Have you ever walked into your favorite lunch place — one that you’ve been going to for like 30 years — and looked at the menu and mentioned casually to the 18-year-old behind the counter that you miss the sandwich that had all the cheese on it and let you pick one of the meat choices … only to have the 18-year-old behind the counter scrunch up his nose at you with a perplexed look as he informs you that, “we’ve never had a sandwich like that.”?
As you age, these things will happen more and more often. It has never ceased to amuse and confuse me how common it is for people to think that just because they don’t remember something, it must have never been so.
I read through that whole article. It’s a good article. It gives some much-deserved publicity to some great artists both in, and about, our industry (because I’m not quite sure where we categorize the blogging community yet).
But I can’t help but drop my head and shake it in dismay and disbelief that the writer gives credit to the “fashion designers and celebrities” for putting nail art in front of mainstream America. Mainstream America has been aware of nail art for 30 years. It’s the fashion designers that were slow to pick up on it.
Zooey’s famous tuxedo art? I was wearing it when she was 5. In fact, I happen to have a warm, fuzzy, purely anecdotal story about tuxedo nail art exactly like that, from 1993.
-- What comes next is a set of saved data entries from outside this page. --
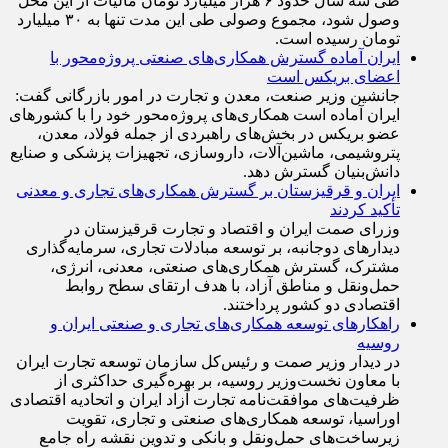
کارشناس اقتصادی گفت:وجود اینکه طبق قانون قرار بود
طی سه سال حدود ۶ هزار میلیارد تومان مالیات از این محل
وصول شود، مجموع وصولی طی این مدت تنها به ۳۰ میلیارد
تومان رسیده است.
ایران آماده گسترش همکاری‌های صنعتی پروژه‌محور با
اعضای بریکس است
جانشین وزیر صنعت، معدن و تجارت در امور بازرگانی گفت:
ایران آماده است همکاری‌های پروژه‌محور خود را با کشور‌های
عضو بریکس در بخش‌های راهبردی از جمله فولاد، معدن،
پتروشیمی، ماشین‌آلات، داروسازی، تجهیزات پزشکی و صنایع
دانش‌بنیان گسترش دهد.
ایران و قرقیزستان بر گسترش همکاری‌های تجاری و معدنی
تأکید کردند
وزرای صمت ایران و اقتصاد و تجارت قرقیزستان در
دیدار‌های دوجانبه، بر توسعه مبادلات تجاری، سرمایه‌گذاری
مشترک، گسترش همکاری‌های صنعتی، معدنی، انرژی،
حمل‌ونقل و مناطق آزاد، با هدف ارتقای سطح روابط
اقتصادی دو کشور پرداختند.
راهکارهای توسعه همکاری‌های تجاری و صنعتی ایران و
روسیه
در دیدار وزیر صمت و رئیس‌کل سازمان توسعه تجارت ایران
با معاون نخست‌وزیر روسیه، بر بهره‌گیری حداکثری از
ظرفیت‌های موافقت‌نامه تجارت آزاد ایران و اتحادیه اقتصادی
اوراسیا، توسعه همکاری‌های صنعتی و تجاری، تقویت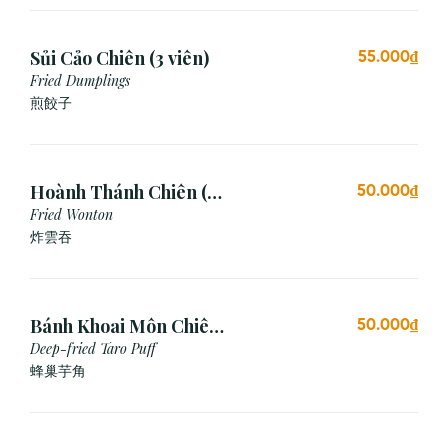
Sủi Cảo Chiên (3 viên)
55.000₫
Fried Dumplings
煎餃子
Hoành Thánh Chiên (3
50.000₫
viên)
Fried Wonton
炸雲吞
Bánh Khoai Môn Chiên
50.000₫
Xù (3 viên)
Deep-fried Taro Puff
蜂巢芋角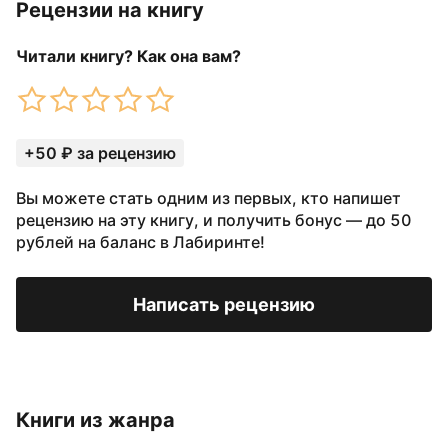
Рецензии на книгу
Читали книгу? Как она вам?
+50 ₽ за рецензию
Вы можете стать одним из первых, кто напишет
рецензию на эту книгу, и получить бонус — до 50
рублей на баланс в Лабиринте!
Написать рецензию
Книги из жанра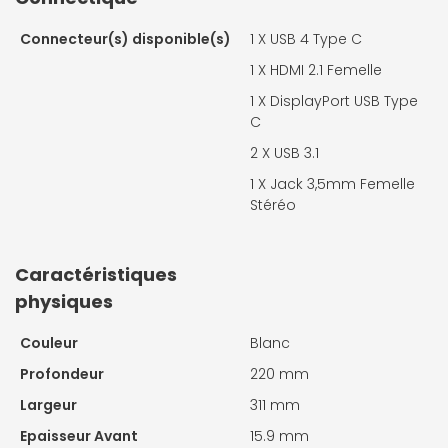
Connecteur(s) disponible(s)
1 X
USB 4 Type C
1 X
HDMI 2.1 Femelle
1 X
DisplayPort USB Type
C
2 X
USB 3.1
1 X
Jack 3,5mm Femelle
Stéréo
Caractéristiques
physiques
Couleur
Blanc
Profondeur
220 mm
Largeur
311 mm
Epaisseur Avant
15.9 mm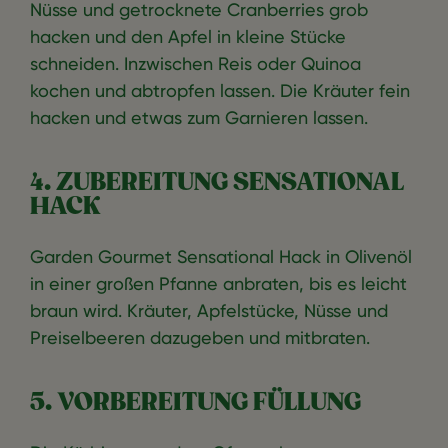
Nüsse und getrocknete Cranberries grob
hacken und den Apfel in kleine Stücke
schneiden. Inzwischen Reis oder Quinoa
kochen und abtropfen lassen. Die Kräuter fein
hacken und etwas zum Garnieren lassen.
4. ZUBEREITUNG SENSATIONAL
HACK
Garden Gourmet Sensational Hack in Olivenöl
in einer großen Pfanne anbraten, bis es leicht
braun wird. Kräuter, Apfelstücke, Nüsse und
Preiselbeeren dazugeben und mitbraten.
5. VORBEREITUNG FÜLLUNG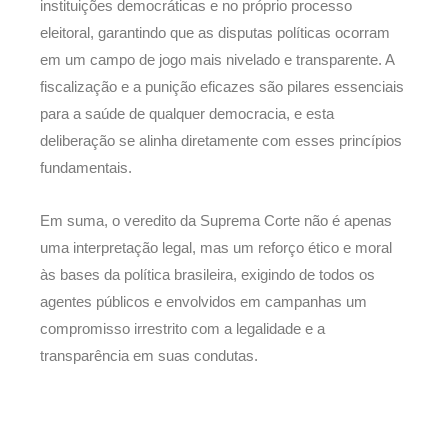
instituições democráticas e no próprio processo
eleitoral, garantindo que as disputas políticas ocorram
em um campo de jogo mais nivelado e transparente. A
fiscalização e a punição eficazes são pilares essenciais
para a saúde de qualquer democracia, e esta
deliberação se alinha diretamente com esses princípios
fundamentais.
Em suma, o veredito da Suprema Corte não é apenas
uma interpretação legal, mas um reforço ético e moral
às bases da política brasileira, exigindo de todos os
agentes públicos e envolvidos em campanhas um
compromisso irrestrito com a legalidade e a
transparência em suas condutas.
For as long as I’ve been doing nails, both professionally and as an enthusiast before that, nail art and design has been the driving force behind my interest in the medium. I’ve never not had a clientele with an interest and appreciation for nail art.
They say “everything old is new again.” I’m old enough to have had the opportunity to witness enough cycles to know how true that is.
Nail art isn’t new— it’s new again. And this time, we have the Internet so this time we can see not just how popular it is, but what type of nail art is popular where and with whom.